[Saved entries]

+===+

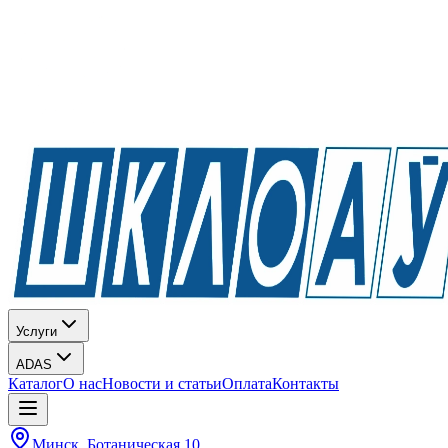
Услуги
ADAS
Каталог
О нас
Новости и статьи
Оплата
Контакты
Минск, Ботаническая 10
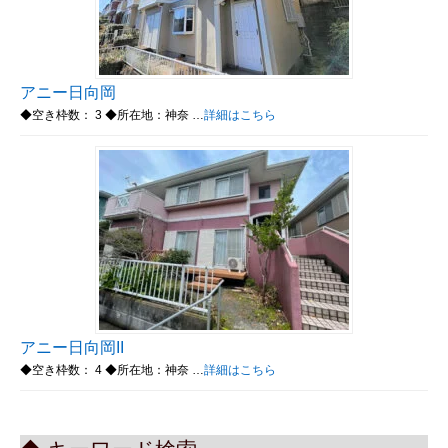
アニー日向岡
◆空き枠数： 3 ◆所在地：神奈 …
詳細はこちら
アニー日向岡II
◆空き枠数： 4 ◆所在地：神奈 …
詳細はこちら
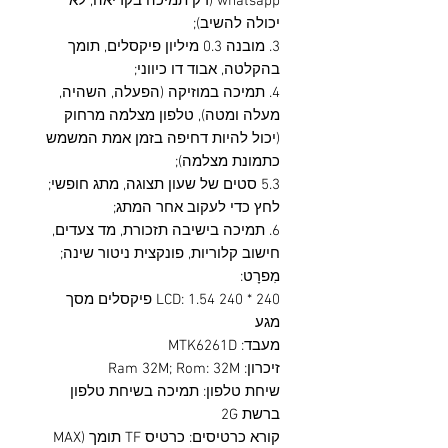
whatsapp (רק תמיכה בקריאה, לא
יכולה להשיב);
3. מובנה 0.3 מיליון פיקסלים, תומך
בהקלטה, אבוד דו כיווני;
4. תמיכה במוזיקה (הפעלה, השהיה,
מעלה ומטה), טלפון מצלמה מרחוק
(יכול להיות דחיפה בזמן אמת המשמש
כתמונת מצלמה);
5.3 סטים של שעון תצוגה, מתג חופשי;
לחץ כדי לעקוב אחר המתג;
6. תמיכה בישיבה תזכורת, מד צעדים,
חישוב קלוריות, פונקצית ניטור שינה;
מִפרָט:
LCD: 1.54 240 * 240 פיקסלים מסך
מגע
מעבד: MTK6261D
זיכרון: Ram 32M; Rom: 32M
שיחת טלפון: תמיכה בשיחת טלפון
ברשת 2G
קורא כרטיסים: כרטיס TF תומך (MAX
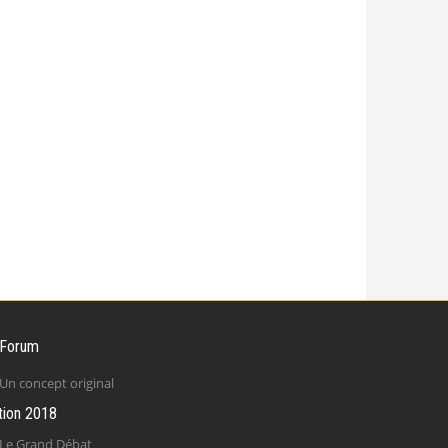
 Forum
Un concept original
tion 2018
Le Grand Débat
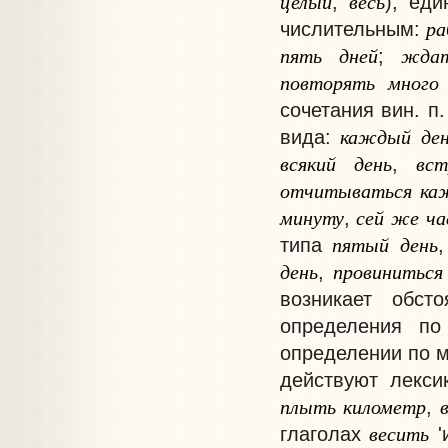
целый
весь
,
), ед
ра
числительным:
пять
дней
жда
;
повторять
много
сочетания вин. п
каждый
де
вида:
всякий
день
вст
,
отчитываться
ка
минуту
сей
же
ча
,
пятый
день
типа
день
провиниться
,
возникает обст
определения по
определении по м
действуют лекси
плыть
километр
,
весить
глаголах
'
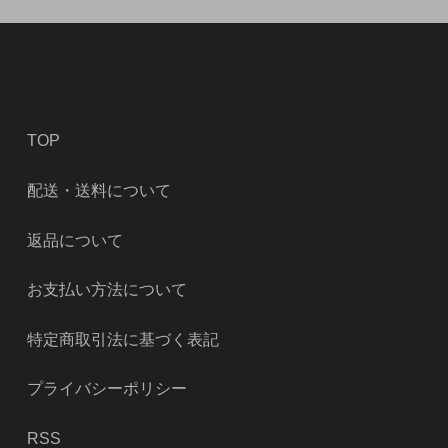
TOP
配送・送料について
返品について
お支払い方法について
特定商取引法に基づく表記
プライバシーポリシー
RSS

+===+

→ Aim of the exercise:
For the entries above, count the lines that contain the string "מצלמה", and state that number without further comment.

→ Result:
2